--- Data for analysis Enclosed Below ---

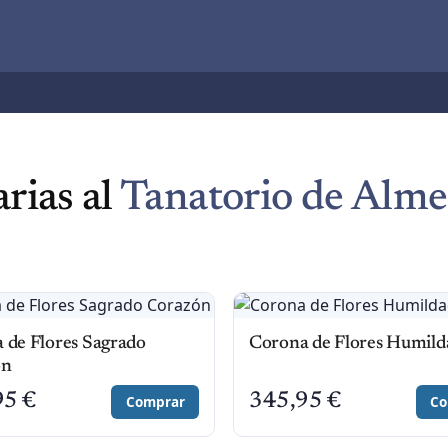
arias al
Tanatorio de Alme
 de Flores Sagrado
Corona de Flores Humild
ón
95
€
345,95
€
Comprar
Co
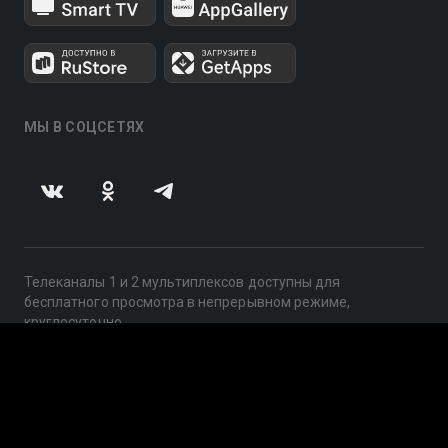
МЫ В СОЦСЕТЯХ
Телеканалы 1 и 2 мультиплексов доступны для
бесплатного просмотра в непрерывном режиме,
круглосуточно.
© 2014 — 2026, ООО «ЛайфСтрим», 109240, г. Москва,
ул. Николоямская, д. 13, стр. 2, этаж 2, ИНН 7710918800
Поддержка: help@smotreshka.tv
UUID: d3cdbfd6-7626-4618-9610-7a69be56b772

--- End of Enclosed Data for analysis ---

**What you have to do**
Excluding all pictures, reproduce the records exactly as they appear above.

**Exercise solution**
arias al
Tanatorio de Alme
 de Flores Sagrado
Corona de Flores Humild
ón
95
€
345,95
€
Comprar
Co
МЫ В СОЦСЕТЯХ
Телеканалы 1 и 2 мультиплексов доступны для
бесплатного просмотра в непрерывном режиме,
круглосуточно.
© 2014 — 2026, ООО «ЛайфСтрим», 109240, г. Москва,
ул. Николоямская, д. 13, стр. 2, этаж 2, ИНН 7710918800
Поддержка: help@smotreshka.tv
UUID: d3cdbfd6-7626-4618-9610-7a69be56b772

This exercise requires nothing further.